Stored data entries
----------

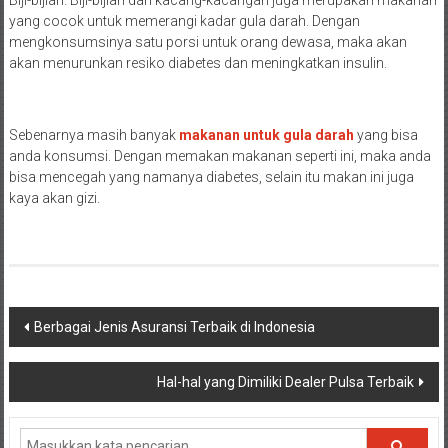
Biji-bijian. Biji-bijian dan kacang-kacangan juga merupakan makanan
yang cocok untuk memerangi kadar gula darah. Dengan
mengkonsumsinya satu porsi untuk orang dewasa, maka akan
akan menurunkan resiko diabetes dan meningkatkan insulin.
Sebenarnya masih banyak
makanan untuk gula darah
yang bisa
anda konsumsi. Dengan memakan makanan seperti ini, maka anda
bisa mencegah yang namanya diabetes, selain itu makan ini juga
kaya akan gizi.
Navigasi
Berbagai Jenis Asuransi Terbaik di Indonesia
pos
Hal-hal yang Dimiliki Dealer Pulsa Terbaik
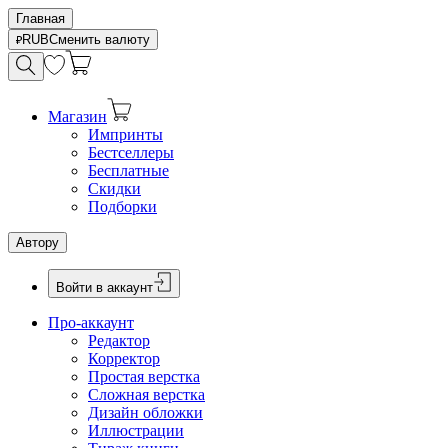
Главная
RUB
Сменить валюту
Магазин
Импринты
Бестселлеры
Бесплатные
Скидки
Подборки
Автору
Войти в аккаунт
Про-аккаунт
Редактор
Корректор
Простая верстка
Сложная верстка
Дизайн обложки
Иллюстрации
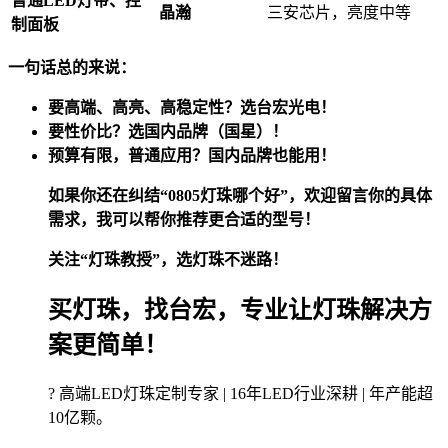
普通LED灯带、控
晶瀚
三安芯片，亮度中等
制面板
一句话总的来说：
要高端、高亮、高稳定性？选台宏光电！
要性价比？选国内品牌（国星）！
预算有限，普通应用？国内品牌也能用！
如果你还在纠结“0805灯珠哪个好”，欢迎留言你的具体
需求，我可以帮你推荐更合适的型号！
关注“灯珠教授”，选灯珠不迷路！
买灯珠，找台宏，专业让灯珠解决方
案更简单！
? 高端LED灯珠定制专家 | 16年LED行业深耕 | 年产能超
10亿颗。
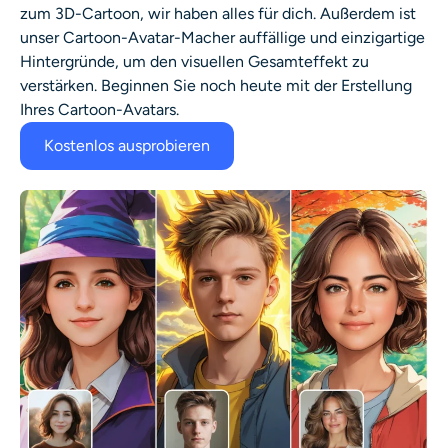
zum 3D-Cartoon, wir haben alles für dich. Außerdem ist
unser
Cartoon-Avatar-Macher
auffällige und einzigartige
Hintergründe, um den visuellen Gesamteffekt zu
verstärken. Beginnen Sie noch heute mit der Erstellung
Ihres Cartoon-Avatars.
Kostenlos ausprobieren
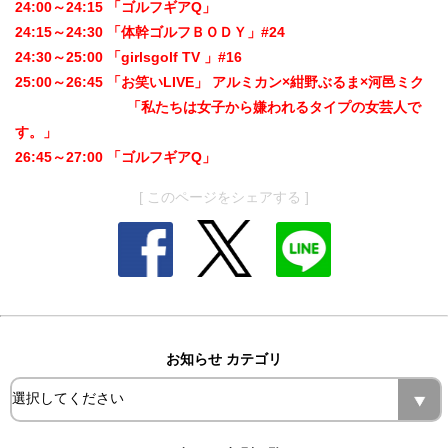
24:00～24:15 「ゴルフギアQ」
24:15～24:30 「体幹ゴルフＢＯＤＹ」#24
24:30～25:00 「girlsgolf TV 」#16
25:00～26:45 「お笑いLIVE」 アルミカン×紺野ぶるま×河邑ミク
「私たちは女子から嫌われるタイプの女芸人で
す。」
26:45～27:00 「ゴルフギアQ」
[ このページをシェアする ]
お知らせ カテゴリ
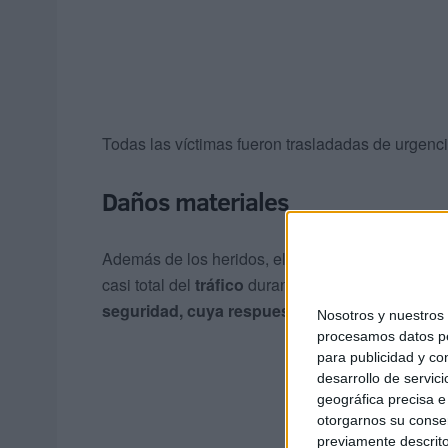
Todas las víctimas fueron trasladadas de urgenc
Daños materiales
Además de los heridos, el accidente ocasionó
i
casi total del
tráfico
durante un tiempo hasta que
seguridad, cuya respuesta
fue inmediata
.
Nosotros y nuestro
procesamos datos per
para publicidad y co
desarrollo de servici
geográfica precisa e 
otorgarnos su conse
previamente descrito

----------

### TASK DETAILS
With the pictures left out, please output each line from the one containing "24:30～25:00 「girlsgolf TV 」#16" through the end of the entries, exactly as it is.

### TASK SOLUTION
24:30～25:00 「girlsgolf TV 」#16
25:00～26:45 「お笑いLIVE」 アルミカン×紺野ぶるま×河邑ミク
「私たちは女子から嫌われるタイプの女芸人で
す。」
26:45～27:00 「ゴルフギアQ」
[ このページをシェアする ]
お知らせ カテゴリ
Todas las víctimas fueron trasladadas de urgenc
Daños materiales
Además de los heridos, el accidente ocasionó
i
casi total del
tráfico
durante un tiempo hasta que
seguridad, cuya respuesta
fue inmediata
.
Nosotros y nuestro
procesamos datos per
para publicidad y co
desarrollo de servici
geográfica precisa e 
otorgarnos su conse
previamente descrito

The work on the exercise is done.